October Still Life
I’ve decided to shuck hope from expectation and desire from need: whittling down to reality without the silliness of the giddiness of anticipation. Diminish so as to smile from understanding rather than from the falseness of thinking tomorrow won’t be today re-lived.
There are many ways to be, but there are few ways to acknowledge wisdom: you rail against and continually cry from pain until you are prepared to live within its shadow, for wisdom is nothing if not the grayness of accumulated/condensed communal tidings to which one, searingly (in the way that one gasps at the dullness of a once sought-after indulgence), succumbs. There have been too many yesterdays that are today and will be tomorrow to attempt to live beyond the border of what is.
The pattern of days is a wave that carries out and in, ending where it began, but continually aerated and absorbed by existence. The same, always and never. Within each cycle of breath there is movement and there is cessation, there is this.
Standing in the wave, being the wave, invites fragility if you anticipate a divergence in the pattern. There will be none. It is, and what is cannot be what has not been. So simple. So solid.
Absorbing this reality is a freedom more than a deadening. Why hope within the ever-expanding disappointment that no day will differ from another when you can watch the sun rise and set on its puppet show trajectory.
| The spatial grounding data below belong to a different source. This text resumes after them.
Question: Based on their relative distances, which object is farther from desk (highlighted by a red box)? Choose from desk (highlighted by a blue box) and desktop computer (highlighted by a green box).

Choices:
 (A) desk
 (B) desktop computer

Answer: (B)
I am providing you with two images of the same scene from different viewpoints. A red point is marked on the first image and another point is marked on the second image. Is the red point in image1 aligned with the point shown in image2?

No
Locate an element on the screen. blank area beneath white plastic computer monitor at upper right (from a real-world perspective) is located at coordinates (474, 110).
The same trajectory that has brought me here, to this moment in October when I acknowledge that to be this woman is not against any tide, but the tide itself. I have been afloat, continually, on my rightful wave, but only now do I realize how it comforts. I have defied nothing. I have always been here, within my coiled cycle.
The pattering of Poops’ nails against the black hardwood floor keeps me in the now as would a meditation session in the middle of a desert. We are now. He in his search for crumbs to eat, and me as I suppress my search for crumbs, those to eat and those that lead to a meandering contemplation, so I can stay nowed.
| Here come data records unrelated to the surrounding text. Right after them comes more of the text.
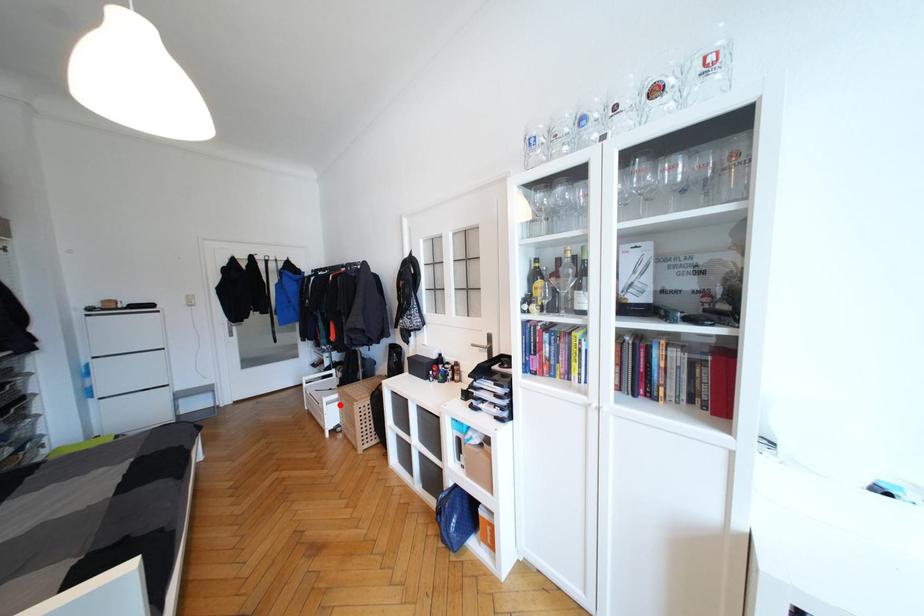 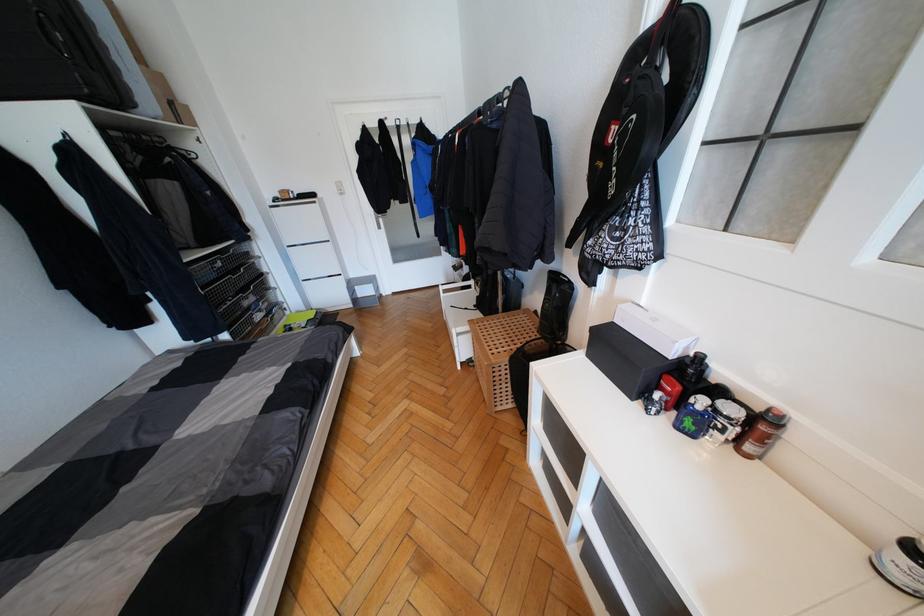 Question: I am providing you with two images of the same scene from different viewpoints. In image1, a red point is highlighted. Considering the same 3D point in image2, which of the following is correct?

Choices:
 (A) It is closer
 (B) It is farther

Answer: (A) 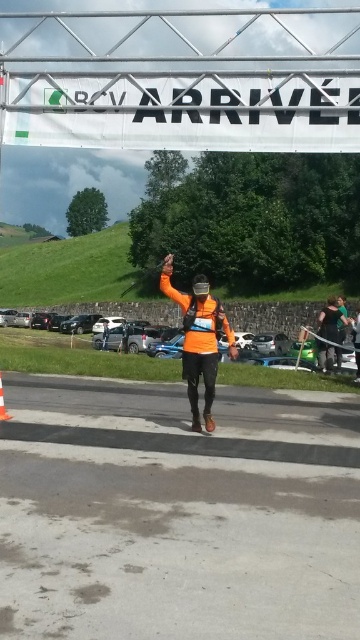 Question: Can you confirm if smooth asphalt road at center is positioned above orange matte safety vest at center?

Choices:
 (A) yes
 (B) no

Answer: (B)

Question: Does green fabric jacket at center appear under orange plastic traffic cone at center?

Choices:
 (A) no
 (B) yes

Answer: (A)

Question: Considering the real-world distances, which object is farthest from the orange matte running suit at center?

Choices:
 (A) smooth asphalt road at center
 (B) orange matte safety vest at center
 (C) orange plastic traffic cone at center

Answer: (C)

Question: Which point is closer to the camera?

Choices:
 (A) (306, 493)
 (B) (336, 339)
 (C) (1, 412)
 (D) (205, 344)

Answer: (A)

Question: Does smooth asphalt road at center have a lesser width compared to orange matte safety vest at center?

Choices:
 (A) yes
 (B) no

Answer: (B)

Question: Which of these objects is positioned farthest from the orange matte safety vest at center?

Choices:
 (A) orange matte running suit at center
 (B) green fabric jacket at center

Answer: (B) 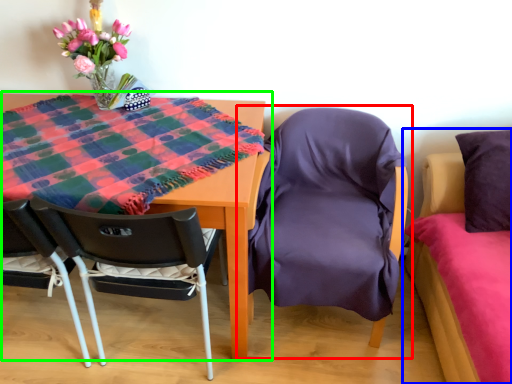 Question: Which is farther away from chair (highlighted by a red box)? bed (highlighted by a blue box) or table (highlighted by a green box)?

Choices:
 (A) bed
 (B) table

Answer: (B) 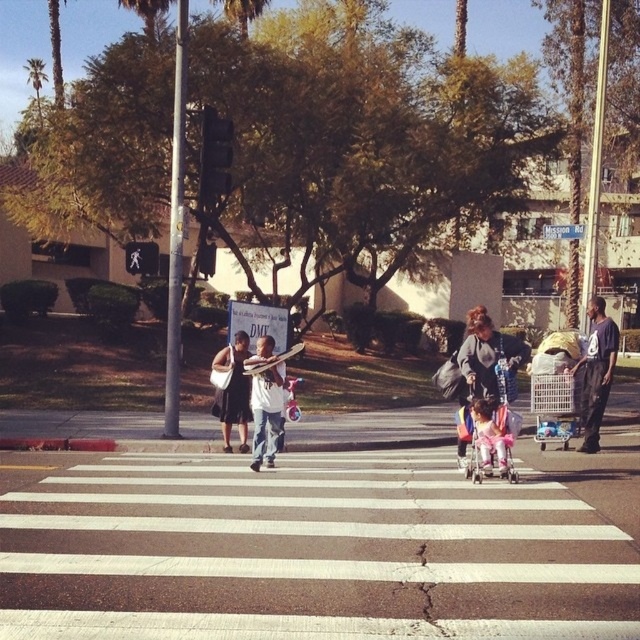 You are a delivery person trying to cross the street. You see the white asphalt crosswalk at center and the pink fabric baby carriage at center. Which object is closer to the left side of the street?

The white asphalt crosswalk at center is closer to the left side of the street because it is positioned to the left of the pink fabric baby carriage at center.

You are a pedestrian standing at the edge of the white asphalt crosswalk at center. You want to reach the green leafy palm tree at upper left. Which direction should you walk to get there?

The white asphalt crosswalk at center is positioned under the green leafy palm tree at upper left, so you should walk towards the upper left direction to reach it.

You are standing at the crosswalk and want to take a photo of both the point at coordinates point [33,456] and the point at coordinates point [480,481]. Which point should you focus on first to ensure both are in focus?

You should focus on the point at coordinates point [33,456] first because it is closer to the camera than the point at coordinates point [480,481], ensuring both are in focus. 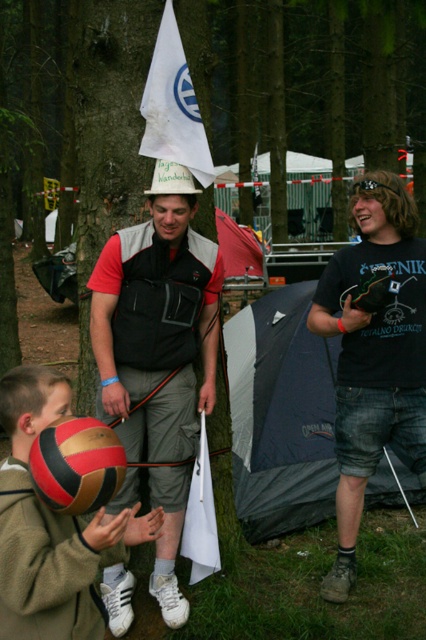 Is dark blue tarp at center to the right of red and gold textured volleyball at lower left from the viewer's perspective?

Indeed, dark blue tarp at center is positioned on the right side of red and gold textured volleyball at lower left.

Between dark blue tarp at center and red and gold textured volleyball at lower left, which one is positioned higher?

Positioned higher is red and gold textured volleyball at lower left.

Which is in front, point (244, 358) or point (94, 464)?

Positioned in front is point (94, 464).

Where is `dark blue tarp at center`? This screenshot has height=640, width=426. dark blue tarp at center is located at coordinates (281, 413).

Does point (135, 428) lie in front of point (267, 300)?

Yes, it is in front of point (267, 300).

Can you confirm if matte black vest at center is positioned to the left of dark blue tarp at center?

Yes, matte black vest at center is to the left of dark blue tarp at center.

Locate an element on the screen. Image resolution: width=426 pixels, height=640 pixels. matte black vest at center is located at coordinates (157, 321).

You are a GUI agent. You are given a task and a screenshot of the screen. Output one action in this format:
    pyautogui.click(x=<x>, y=<y>)
    Task: Click on the matte black vest at center
    The height and width of the screenshot is (640, 426).
    Given the screenshot: What is the action you would take?
    pyautogui.click(x=157, y=321)

Who is more distant from viewer, (x=316, y=340) or (x=31, y=570)?

Point (x=316, y=340)

Is dark blue tarp at center to the left of brown leather ball at lower left from the viewer's perspective?

Incorrect, dark blue tarp at center is not on the left side of brown leather ball at lower left.

Is point (244, 477) behind point (94, 582)?

That is True.

The width and height of the screenshot is (426, 640). Identify the location of dark blue tarp at center. (281, 413). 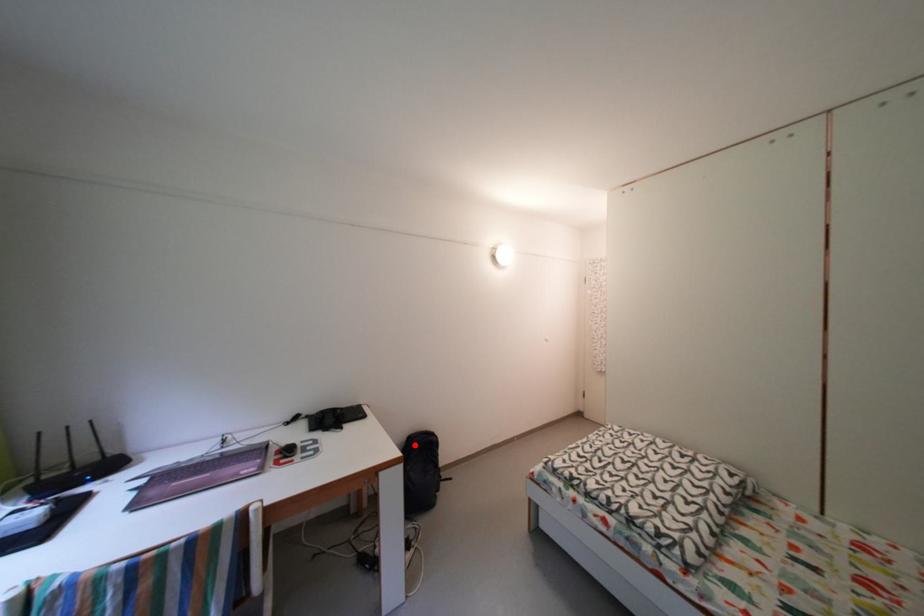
It is easier than I thought it would be to live this gray day. To let the living of it be the purpose. Has it always been this simple to live a day, a life, a moment?
Cars drive past on the wet road. From my fixed point in my apartment, they are a blur of movement and purpose, yet they do not disturb this stillness. The quietness that I have attempted to suppress, a cycle within the cycle of my life, wishing it were alien, is, finally, admittedly, that which defines me. How grateful can a person be to settle into her current with eyes closed and hands open.
There are people I love. There are things I care about. I thought that they defined me, but as I pare down into myself, I realize that there is a core from which I emanate, that is me, purely. I do not need to prove that I exist by doing, I am.
There is the sound of violins and the gentle chill of a wet autumn afternoon. There are the things I read today, in the gossip column and in the history column, and the word games I am in the midst of playing. There is the drenched yellow chrysanthemum on the balcony. There are the texts that I receive and send. There is the twice reheated coffee I just finished. This is who I am.